# What is expected
Output exactly the lines below, starting with the line that has "Knowledge and Attitudes" and going on through the line that has "お知らせ (62, 261)", both included, and no other lines.

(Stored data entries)
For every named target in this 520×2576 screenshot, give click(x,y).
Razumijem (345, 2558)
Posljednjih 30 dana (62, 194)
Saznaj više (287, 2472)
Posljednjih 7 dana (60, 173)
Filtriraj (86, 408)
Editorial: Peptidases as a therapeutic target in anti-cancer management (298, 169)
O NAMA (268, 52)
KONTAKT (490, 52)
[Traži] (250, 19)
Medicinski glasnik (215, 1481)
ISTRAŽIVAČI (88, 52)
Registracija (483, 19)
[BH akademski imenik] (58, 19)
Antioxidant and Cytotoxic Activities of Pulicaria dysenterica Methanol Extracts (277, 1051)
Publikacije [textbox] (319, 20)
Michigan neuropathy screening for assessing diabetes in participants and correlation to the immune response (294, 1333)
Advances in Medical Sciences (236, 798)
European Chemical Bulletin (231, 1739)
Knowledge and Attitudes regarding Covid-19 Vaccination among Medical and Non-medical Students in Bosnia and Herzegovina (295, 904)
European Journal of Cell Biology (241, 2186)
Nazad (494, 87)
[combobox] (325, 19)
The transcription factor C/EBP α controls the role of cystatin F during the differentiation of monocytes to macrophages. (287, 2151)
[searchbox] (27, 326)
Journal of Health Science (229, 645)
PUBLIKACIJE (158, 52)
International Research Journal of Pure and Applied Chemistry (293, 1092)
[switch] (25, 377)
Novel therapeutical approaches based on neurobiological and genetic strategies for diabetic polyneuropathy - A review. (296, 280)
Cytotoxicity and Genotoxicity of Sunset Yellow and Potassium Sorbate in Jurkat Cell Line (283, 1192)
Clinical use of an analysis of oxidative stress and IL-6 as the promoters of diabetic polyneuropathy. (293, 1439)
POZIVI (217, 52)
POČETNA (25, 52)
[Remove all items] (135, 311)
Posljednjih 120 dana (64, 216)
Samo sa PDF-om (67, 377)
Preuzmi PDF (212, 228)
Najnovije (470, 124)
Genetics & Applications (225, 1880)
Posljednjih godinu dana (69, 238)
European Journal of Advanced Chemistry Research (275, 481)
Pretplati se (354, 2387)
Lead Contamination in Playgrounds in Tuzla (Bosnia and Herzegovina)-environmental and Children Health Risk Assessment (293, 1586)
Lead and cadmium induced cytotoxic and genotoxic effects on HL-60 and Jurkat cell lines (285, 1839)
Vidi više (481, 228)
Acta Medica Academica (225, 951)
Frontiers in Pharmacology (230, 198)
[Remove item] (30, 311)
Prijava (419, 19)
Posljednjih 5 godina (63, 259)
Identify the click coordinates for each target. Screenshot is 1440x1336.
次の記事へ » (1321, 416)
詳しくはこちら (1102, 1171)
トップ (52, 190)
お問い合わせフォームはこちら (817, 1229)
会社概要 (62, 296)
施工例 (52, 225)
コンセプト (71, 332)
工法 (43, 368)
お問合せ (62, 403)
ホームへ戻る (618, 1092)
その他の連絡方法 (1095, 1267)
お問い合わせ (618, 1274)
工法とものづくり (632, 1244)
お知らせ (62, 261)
--
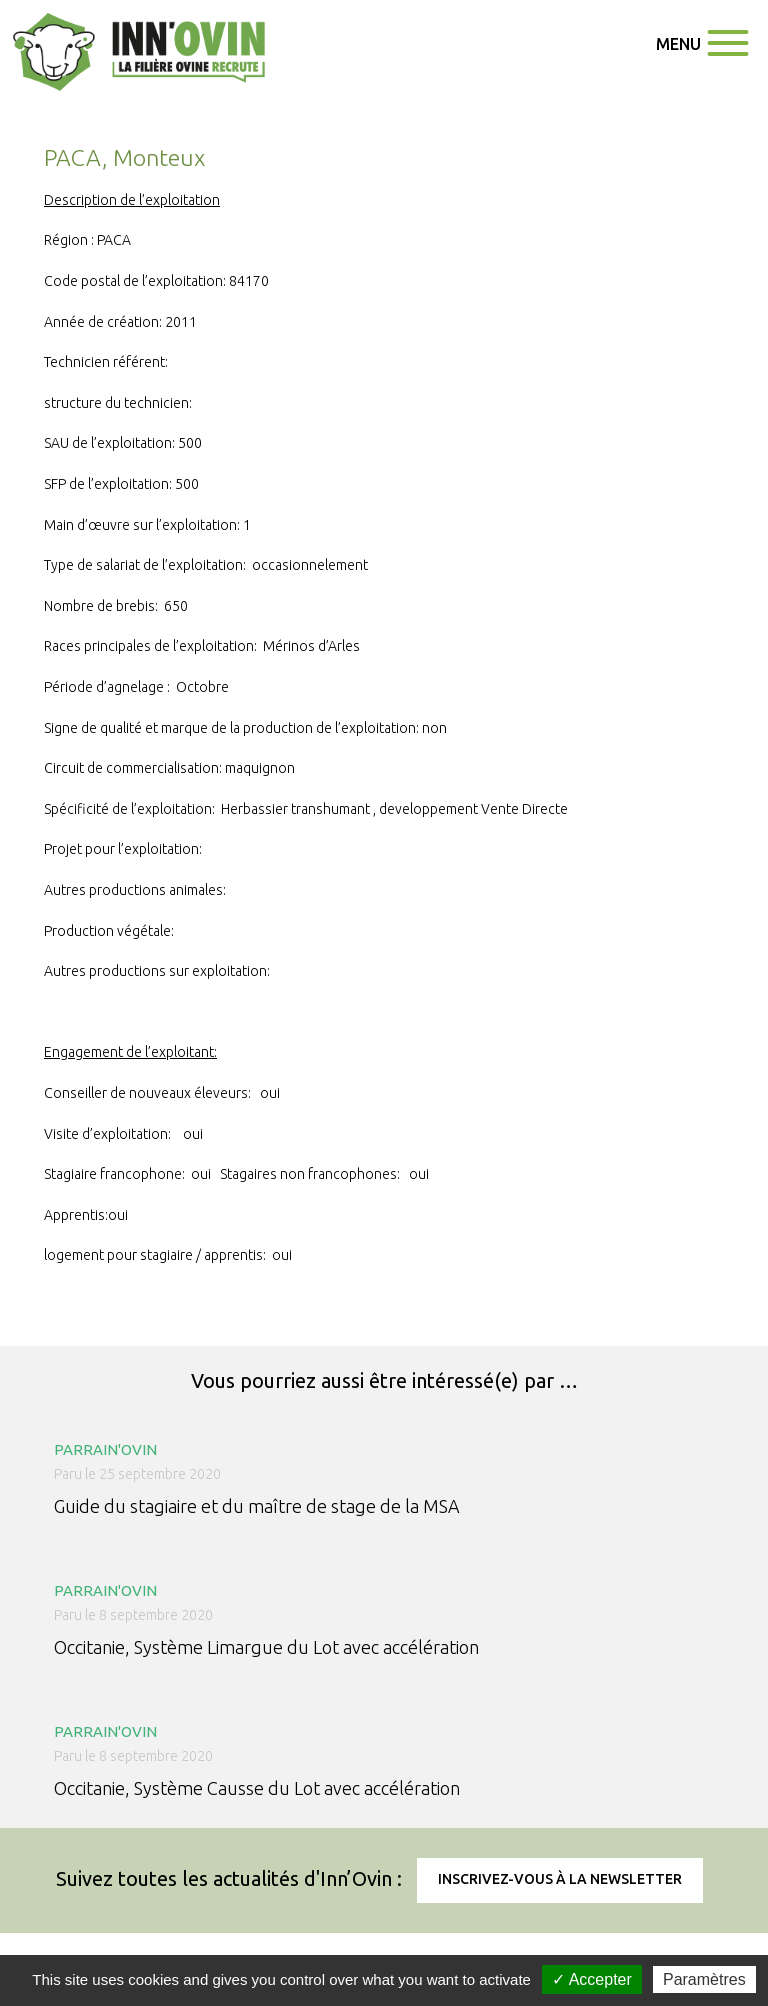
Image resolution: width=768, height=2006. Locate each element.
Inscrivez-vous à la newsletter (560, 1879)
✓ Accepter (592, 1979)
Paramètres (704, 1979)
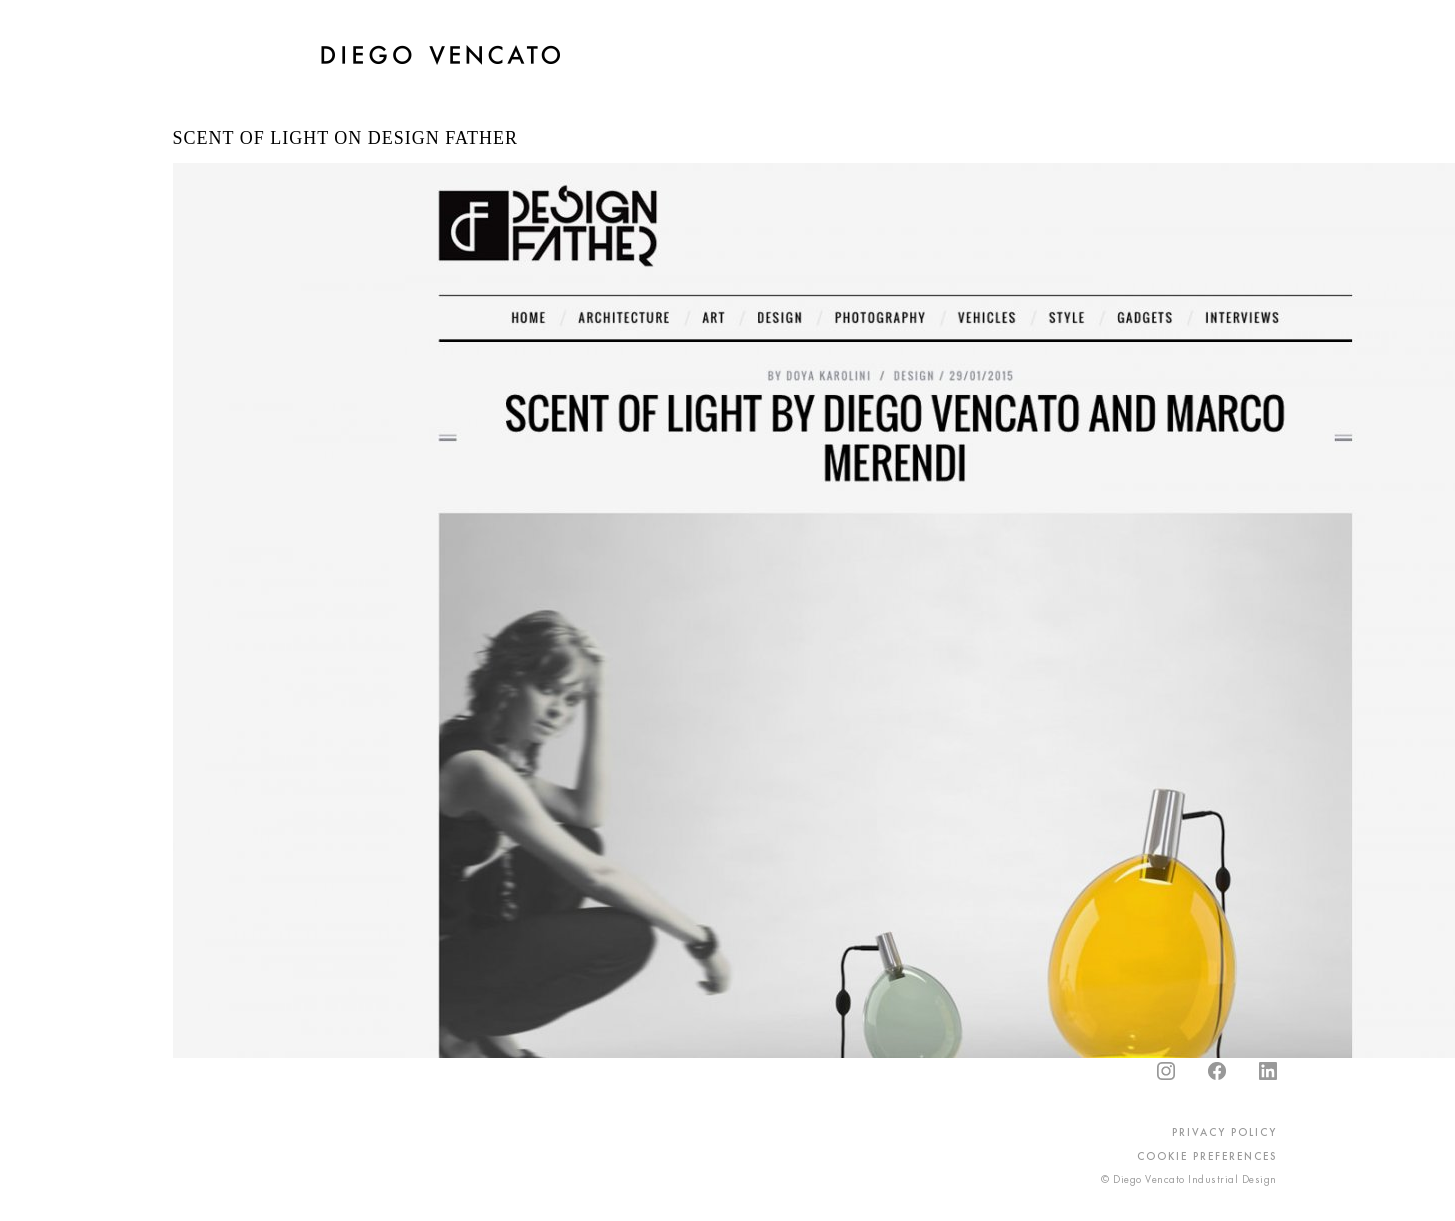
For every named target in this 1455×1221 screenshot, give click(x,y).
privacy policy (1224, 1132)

# Finished task
Knowledge and Attitudes regarding Covid-19 Vaccination among Medical and Non-medical Students in Bosnia and Herzegovina (295, 904)
European Journal of Cell Biology (241, 2186)
Nazad (494, 87)
[combobox] (325, 19)
The transcription factor C/EBP α controls the role of cystatin F during the differentiation of monocytes to macrophages. (287, 2151)
[searchbox] (27, 326)
Journal of Health Science (229, 645)
PUBLIKACIJE (158, 52)
International Research Journal of Pure and Applied Chemistry (293, 1092)
[switch] (25, 377)
Novel therapeutical approaches based on neurobiological and genetic strategies for diabetic polyneuropathy - A review. (296, 280)
Cytotoxicity and Genotoxicity of Sunset Yellow and Potassium Sorbate in Jurkat Cell Line (283, 1192)
Clinical use of an analysis of oxidative stress and IL-6 as the promoters of diabetic polyneuropathy. (293, 1439)
POZIVI (217, 52)
POČETNA (25, 52)
[Remove all items] (135, 311)
Posljednjih 120 dana (64, 216)
Samo sa PDF-om (67, 377)
Preuzmi PDF (212, 228)
Najnovije (470, 124)
Genetics & Applications (225, 1880)
Posljednjih godinu dana (69, 238)
European Journal of Advanced Chemistry Research (275, 481)
Pretplati se (354, 2387)
Lead Contamination in Playgrounds in Tuzla (Bosnia and Herzegovina)-environmental and Children Health Risk Assessment (293, 1586)
Lead and cadmium induced cytotoxic and genotoxic effects on HL-60 and Jurkat cell lines (285, 1839)
Vidi više (481, 228)
Acta Medica Academica (225, 951)
Frontiers in Pharmacology (230, 198)
[Remove item] (30, 311)
Prijava (419, 19)
Posljednjih 5 godina (63, 259)
Identify the click coordinates for each target. Screenshot is 1440x1336.
次の記事へ » (1321, 416)
詳しくはこちら (1102, 1171)
トップ (52, 190)
お問い合わせフォームはこちら (817, 1229)
会社概要 (62, 296)
施工例 (52, 225)
コンセプト (71, 332)
工法 (43, 368)
お問合せ (62, 403)
ホームへ戻る (618, 1092)
その他の連絡方法 (1095, 1267)
お問い合わせ (618, 1274)
工法とものづくり (632, 1244)
お知らせ (62, 261)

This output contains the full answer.